A new set of quality calipers will be accurate to .001 inches or so, and repeat to .0005.
Nice dial calipers can be had for around $100, digital for $250.
Cheapos will be .002 to .004 and way less expensive.
The calipers will be more versatile in terms of what can be measured; OD, ID, depth, step, as well as range 6",8",12".
Micrometers are pretty much ID or OD and have a range of 1".

As with everything, define your needs first.

John Roberts {JR}:
I still have a rusty old vernier caliper that was passed down to me back in the 1960s that can measure mm or inches with good precision...



--- Quote from: Brian Adams on July 13, 2021, 07:40:21 PM ---I usually reach for calipers when I need to measure something, I hardly ever use a micrometer. I usually prefer old school dial calipers, because the batteries never run down. If I were to buy a new digital caliper, I'd buy a Mitutoyo capable of fractions.

--- End quote ---

+1 for old school dial calipers.  I have two of them and a selection of micrometers.  95% of the time the dial calipers are what I grab out of the Gerstner chest.

Digital are fine if that's your preference.  But, with any precision measuring device the accuracy depends upon the hands taking the measurement.  Taking accurate consistent measurements are something that takes practice and time to get a feel for it.

Bob Stone:
Mitutoyo Digimatic Caliper and be done with it...yes they're $150 or so, but they're a lifetime tool.

Also, what exactly are you trying to measure? And for what purpose? That will drive the best choice. Calipers and Micrometers are one way but dial and test indicators with gauge blocks and surface plates are another. There's a lot of tools out there for very precise measurements.
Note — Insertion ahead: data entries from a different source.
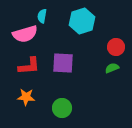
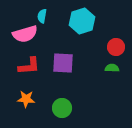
green semicircle: rotated 24 degrees clockwise
orange star: moved 2 px down
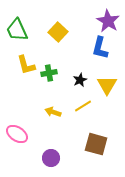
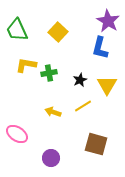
yellow L-shape: rotated 115 degrees clockwise
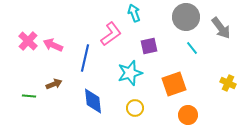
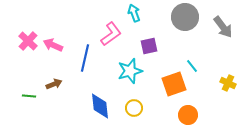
gray circle: moved 1 px left
gray arrow: moved 2 px right, 1 px up
cyan line: moved 18 px down
cyan star: moved 2 px up
blue diamond: moved 7 px right, 5 px down
yellow circle: moved 1 px left
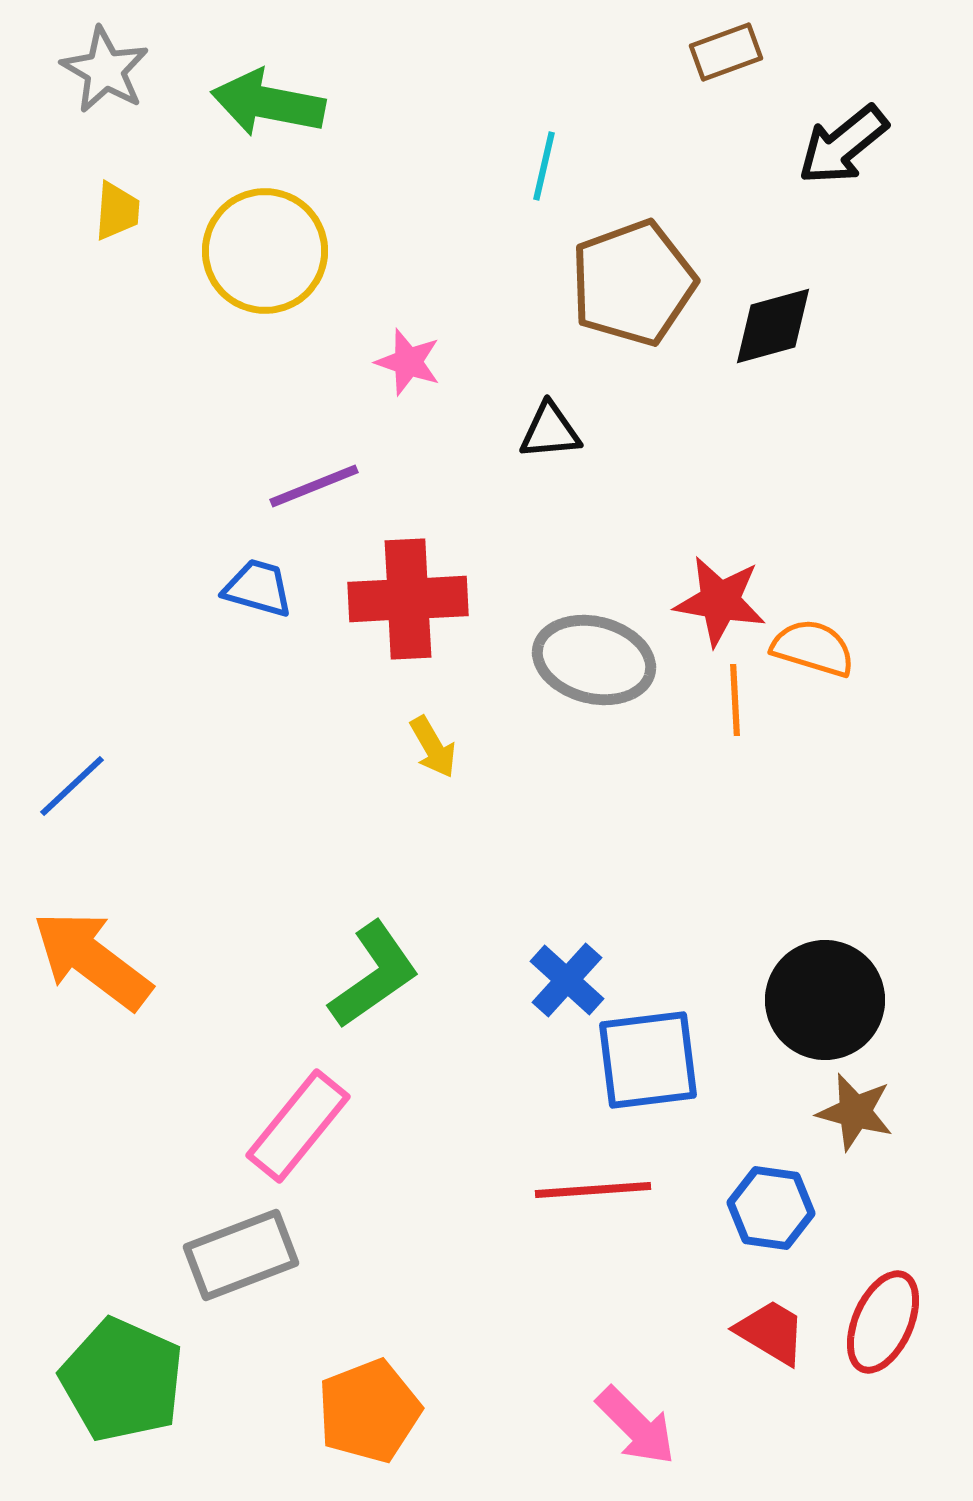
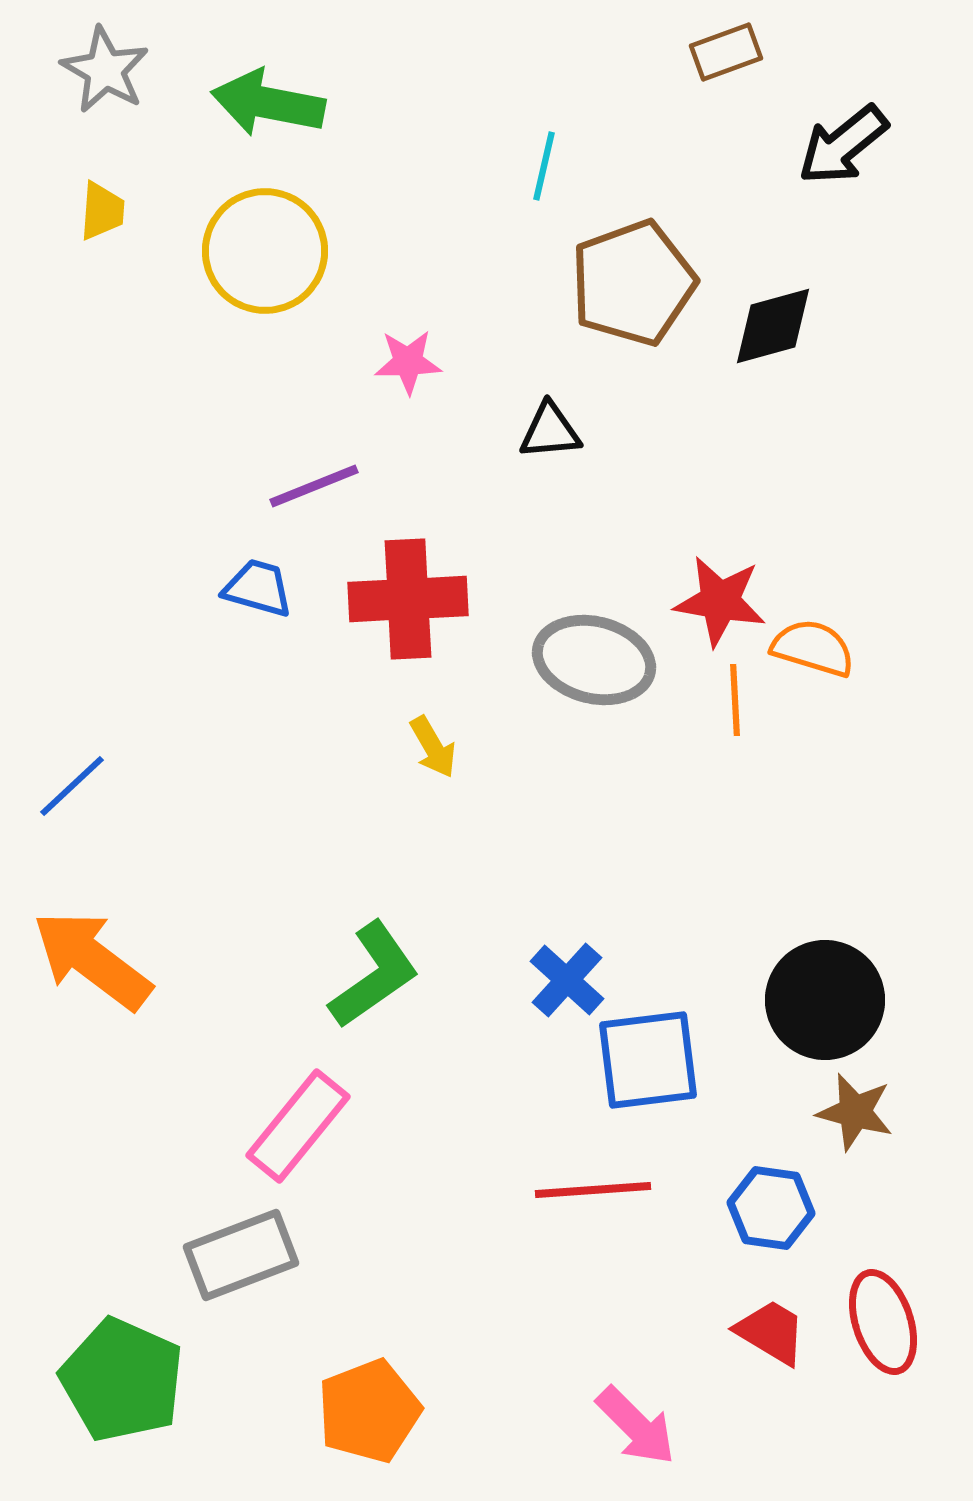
yellow trapezoid: moved 15 px left
pink star: rotated 20 degrees counterclockwise
red ellipse: rotated 42 degrees counterclockwise
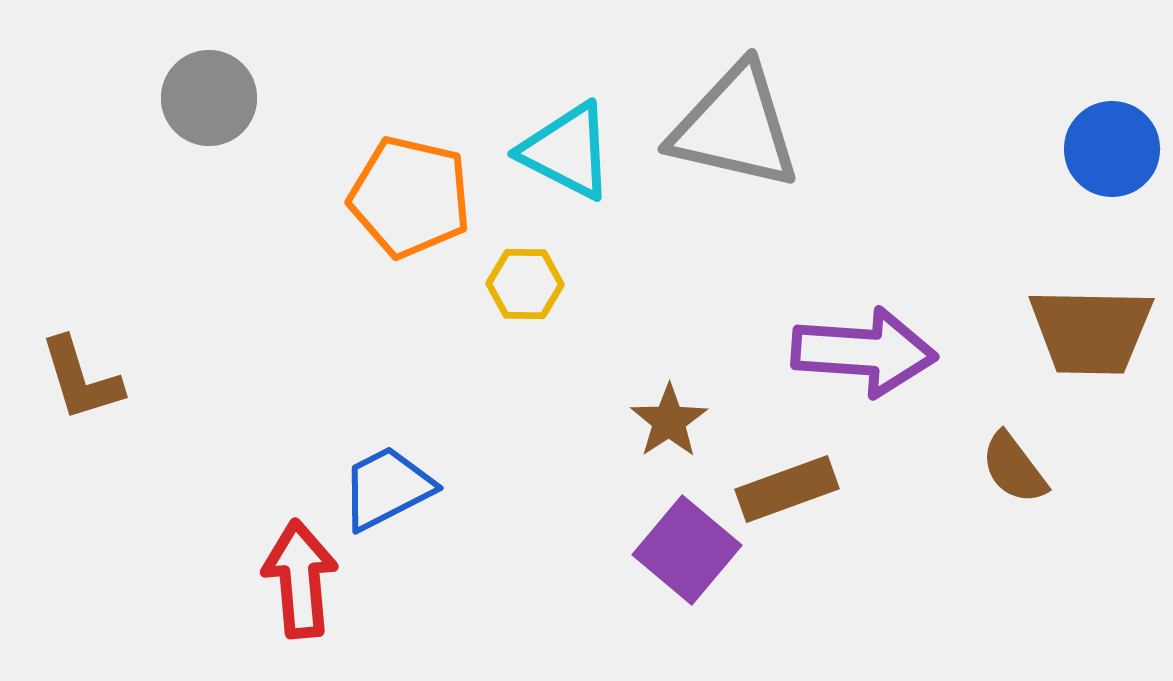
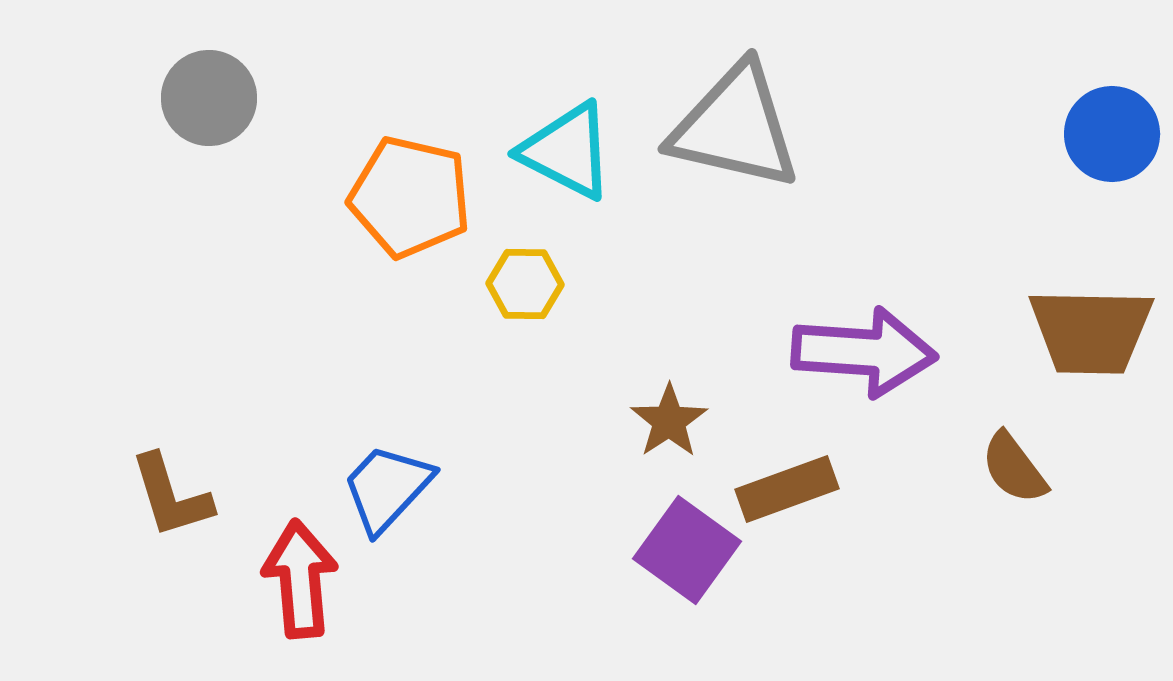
blue circle: moved 15 px up
brown L-shape: moved 90 px right, 117 px down
blue trapezoid: rotated 20 degrees counterclockwise
purple square: rotated 4 degrees counterclockwise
Also also, just to be clear, the accuracy and range is dependent on the exact model you buy, read the specs....some calipers can do half a thou, some can only do 10 thou (btw Mac Kerr, 10 thousandths is 0.010" not 0.0001"), same goes for micrometers. Typically you'll hear "thousandths" or "thou" from machinists which is 0.001" and "tenths" which are 1/10th of a thousandth or 0.0001".

Ron Bolte:

--- Quote from: Bob Stone on July 14, 2021, 01:26:37 AM ---Mitutoyo Digimatic Caliper and be done with it...yes they're $150 or so, but they're a lifetime tool.

--- End quote ---

I agree.  They really are the best, and relatively cheap for what you get.
Just be careful if you go shopping for one, they might be the most counterfeited product on the internet, next to SM58s.
Any "deal" you see on eBay or Amazon is usually a cheap fake, or someone who bought a fake trying to unload it as used.
If you want a real one, go to McMaster or MSC or other reputable machinist supply.  If you don't care, then at least just get the Harbor Freight version and save your money.